Tout commence le 6 juillet à midi avec le Chupinazo : une fusée tirée depuis le balcon de la mairie qui lance neuf jours de fête. La ville se pare de blanc et de rouge, le foulard rouge au cou, et ne le quitte plus jusqu’à la nuit du 14 juillet, quand le mélancolique ‘Pobre de mí’ vient clore les festivités.
Le temps fort est l’encierro, couru chaque matin à 8h00 du 7 au 14 juillet. Six taureaux de combat et plusieurs bœufs parcourent environ 875 mètres par la côte de Santo Domingo, la rue Estafeta et le couloir jusqu’aux arènes, les mozos courant devant eux. La course ne dure que quelques minutes, mais elle concentre toute la tension et le danger de la fête.

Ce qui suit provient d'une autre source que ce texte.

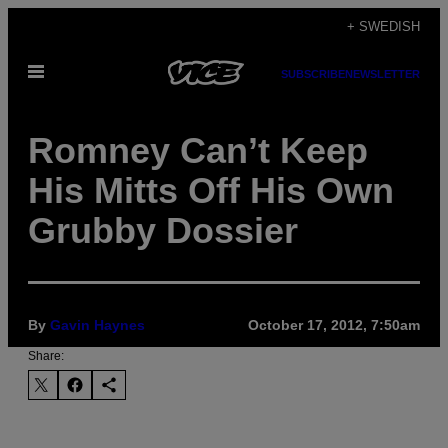
Skip
+ SWEDISH
to
Open
content
SUBSCRIBE
NEWSLETTER
Menu
Romney Can’t Keep
His Mitts Off His Own
Grubby Dossier
By
Gavin Haynes
October 17, 2012, 7:50am
Share: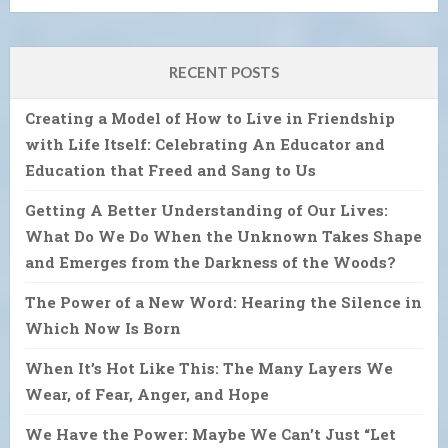
RECENT POSTS
Creating a Model of How to Live in Friendship
with Life Itself: Celebrating An Educator and
Education that Freed and Sang to Us
Getting A Better Understanding of Our Lives:
What Do We Do When the Unknown Takes Shape
and Emerges from the Darkness of the Woods?
The Power of a New Word: Hearing the Silence in
Which Now Is Born
When It’s Hot Like This: The Many Layers We
Wear, of Fear, Anger, and Hope
We Have the Power: Maybe We Can’t Just “Let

En 2026, le premier encierro (7 juillet) a été mené par les taureaux de Fuente Ymbro : une course très rapide, de 2 minutes et 16 secondes, avec cinq blessés par chute et aucun par corne. Le deuxième encierro (8 juillet), avec la ganadería Cebada Gago, s’est achevé en 2 minutes et 26 secondes et a fait le premier encorné de la feria, blessé au bras par une corne, ainsi que d’autres blessés légers. Le troupeau a couru très groupé et à grande vitesse, laissant peu d’espace aux coureurs devant les taureaux.
Au-delà de l’encierro, San Fermín, c’est aussi la culture populaire, la musique et une ambiance de rue à toute heure. Sa notoriété internationale doit beaucoup à Ernest Hemingway, qui a immortalisé la fête dans ‘Le soleil se lève aussi’ (1926) et a fait de Pampelune un lieu de pèlerinage festif chaque mois de juillet.